Approximately 55% of American adults do not have a Will or other estate plan in place according to a 2013 survey conducted by LEXISNEXIS, a legal research provider.  Although thinking about and planning for potential incapacity and inevitable death may be uncomfortable, it is essential to assure that your wishes are carried out, your hard-earned money goes where you want it to, and your loved ones have direction and guidance as to your wishes.  These important documents warrant careful thought and planning as they will speak for you when you can no longer speak for yourself. 

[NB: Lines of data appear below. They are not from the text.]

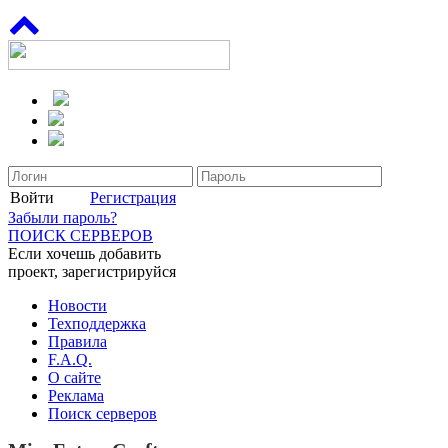
Войти
Регистрация
Забыли пароль?
ПОИСК СЕРВЕРОВ
Если хочешь добавить
проект, зарегистрируйся
Новости
Техподдержка
Правила
F.A.Q.
О сайте
Реклама
Поиск серверов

If a person passes away without an estate plan, their loved ones and family are left in what could be a sticky situation.  They may not know where to find bank account information to pay that last phone bill, where the keys to a safety deposit box are located, or who was supposed to get the family silver.  While these questions are seemingly insignificant, they have the potential to develop into large family disputes when the person who has the answers to these questions is no longer there.  While under emotional stress of losing a loved one, a family is forced to guess the deceased person’s intent.  The situation is further complicated when the family has to go to court for probate of the estate where Nevada (or the state of the decedent’s death) may have a say in guessing the intent of the decedent.  This process of attempting to discern a deceased person’s intent may last for months and cause unnecessary disputes and tension between loved ones and family members.
 
If you are part of the 55% of American adults who have a Will or other documents in place to speak for you when you pass away, you are already way ahead of the curve.  However, oftentimes when people have executed solely a Will, they neglect to plan for what may happen in the event of incapacity.  Without a document like a living Will which states who you would like to act for you when you can no longer make decisions for yourself, family members may fight over who will take care of you and Nevada (or the state of your residence) may step in and choose someone who you would never want to be in that position of trust.  If you have a living Will, you can name a person (or persons) who will step into your shoes and assure that you are taken care of.  This person will enable you to maintain your standard of living, help provide for any dependents you have, and prevent your family from having to guess at what you would have wanted while under emotional stress and time constraints. 
 
These potential messes can generally be avoided with a comprehensive estate plan, wherein your wishes and intent are explicit.  Please contact our office for a FREE 30 minute Trust or Will consultation so you can plan and be prepared.
 
-Attorney Rebecca J. Haines

Wednesday, February 18, 2015

Planning for Aging Parents and Family Pets

When putting together our estate planning, it is natural for us to plan for our descendants and other persons whom we wish to be benefitted by our legacy.  We may also want to include provisions for certain charitable organizations that are meaningful to us.  Our population is changing such that estate planning considerations are also expanding to less traditional classes of beneficiaries, such as aging parents and family pets.  The older generations are living longer, and people are finding themselves caring for an aging parent, relative or friend.  Persons in care-giving roles may want to think about including their aging parents in their estate plans to ensure there is no disruption in their parents' ongoing care and/or diminution in their parents’ quality of life.  In addition, some pet owners go to great lengths to provide a high level of care for their pets.  To them, it is important to make arrangements for the continued care of their pets should their pets outlive them.  For the owner’s peace of mind and the security of the pet, an estate plan may include a reasonable monetary bequest to a caregiver who could in turn use the funds to care for the pet.